#### Given records

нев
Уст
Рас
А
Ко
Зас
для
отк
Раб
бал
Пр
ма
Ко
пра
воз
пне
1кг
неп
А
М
* * *
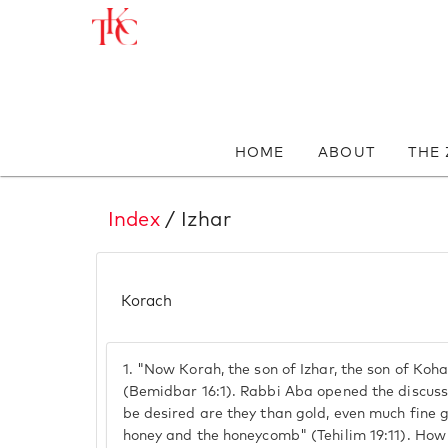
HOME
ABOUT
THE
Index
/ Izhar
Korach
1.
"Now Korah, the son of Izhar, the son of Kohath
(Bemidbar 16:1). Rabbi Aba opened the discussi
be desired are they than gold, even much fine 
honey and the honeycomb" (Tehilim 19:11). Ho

#### What the task asks
Look above for the line holding "son of Kohath" and the line holding "honey and the". Retype both, and every line between them, word for word and nothing else.

#### Output below
"Now Korah, the son of Izhar, the son of Kohath
(Bemidbar 16:1). Rabbi Aba opened the discussi
be desired are they than gold, even much fine 
honey and the honeycomb" (Tehilim 19:11). Ho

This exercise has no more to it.